# Dataset content

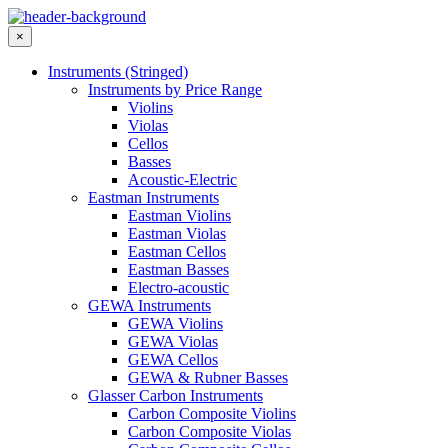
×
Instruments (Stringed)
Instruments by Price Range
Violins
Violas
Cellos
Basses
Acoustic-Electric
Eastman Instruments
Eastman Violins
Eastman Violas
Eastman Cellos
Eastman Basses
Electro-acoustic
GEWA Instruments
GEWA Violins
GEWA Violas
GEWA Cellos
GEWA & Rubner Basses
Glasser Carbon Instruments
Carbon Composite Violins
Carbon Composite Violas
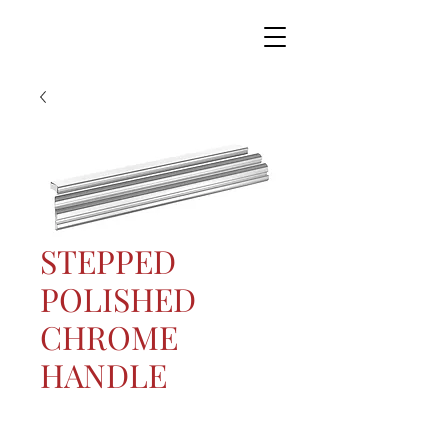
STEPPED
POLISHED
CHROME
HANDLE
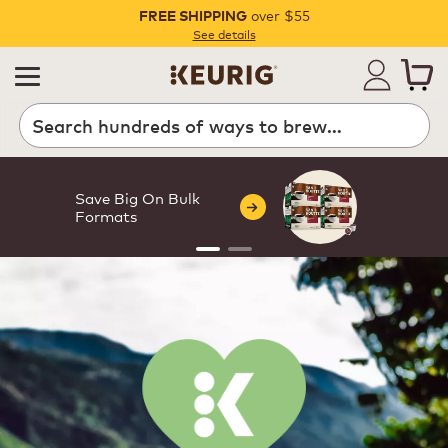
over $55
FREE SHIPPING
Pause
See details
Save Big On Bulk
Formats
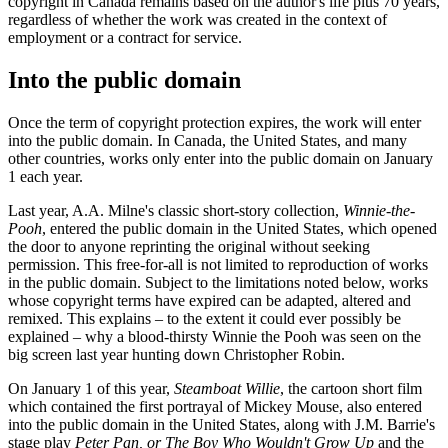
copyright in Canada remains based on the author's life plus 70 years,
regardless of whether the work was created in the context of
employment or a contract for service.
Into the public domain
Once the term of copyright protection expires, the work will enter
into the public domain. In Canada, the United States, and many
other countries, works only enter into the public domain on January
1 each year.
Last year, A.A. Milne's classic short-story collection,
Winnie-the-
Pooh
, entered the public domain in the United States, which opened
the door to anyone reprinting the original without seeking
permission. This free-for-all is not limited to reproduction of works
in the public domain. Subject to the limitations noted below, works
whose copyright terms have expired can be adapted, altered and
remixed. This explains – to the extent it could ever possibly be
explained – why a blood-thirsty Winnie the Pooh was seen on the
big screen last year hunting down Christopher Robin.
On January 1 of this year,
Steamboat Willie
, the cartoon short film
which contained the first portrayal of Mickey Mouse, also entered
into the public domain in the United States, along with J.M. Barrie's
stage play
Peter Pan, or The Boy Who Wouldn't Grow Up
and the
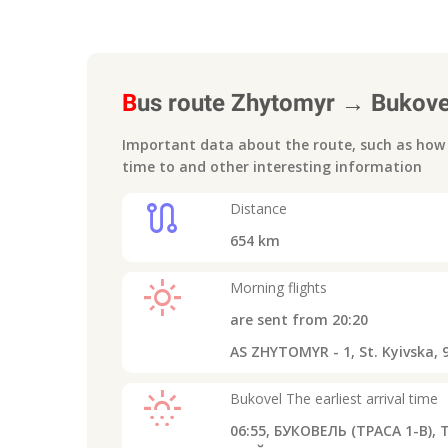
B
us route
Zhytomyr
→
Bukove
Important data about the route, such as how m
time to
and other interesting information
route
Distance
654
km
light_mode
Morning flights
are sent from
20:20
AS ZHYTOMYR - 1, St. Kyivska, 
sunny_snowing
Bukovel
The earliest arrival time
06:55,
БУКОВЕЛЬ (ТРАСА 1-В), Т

# Task statement
In the records above, find the line that contains "into the public domain." and retype it and all lines after it exactly, leaving out any pictures.

# Reply
into the public domain. In Canada, the United States, and many
other countries, works only enter into the public domain on January
1 each year.
Last year, A.A. Milne's classic short-story collection,
Winnie-the-
Pooh
, entered the public domain in the United States, which opened
the door to anyone reprinting the original without seeking
permission. This free-for-all is not limited to reproduction of works
in the public domain. Subject to the limitations noted below, works
whose copyright terms have expired can be adapted, altered and
remixed. This explains – to the extent it could ever possibly be
explained – why a blood-thirsty Winnie the Pooh was seen on the
big screen last year hunting down Christopher Robin.
On January 1 of this year,
Steamboat Willie
, the cartoon short film
which contained the first portrayal of Mickey Mouse, also entered
into the public domain in the United States, along with J.M. Barrie's
stage play
Peter Pan, or The Boy Who Wouldn't Grow Up
and the
B
us route
Zhytomyr
→
Bukove
Important data about the route, such as how m
time to
and other interesting information
route
Distance
654
km
light_mode
Morning flights
are sent from
20:20
AS ZHYTOMYR - 1, St. Kyivska, 
sunny_snowing
Bukovel
The earliest arrival time
06:55,
БУКОВЕЛЬ (ТРАСА 1-В), Т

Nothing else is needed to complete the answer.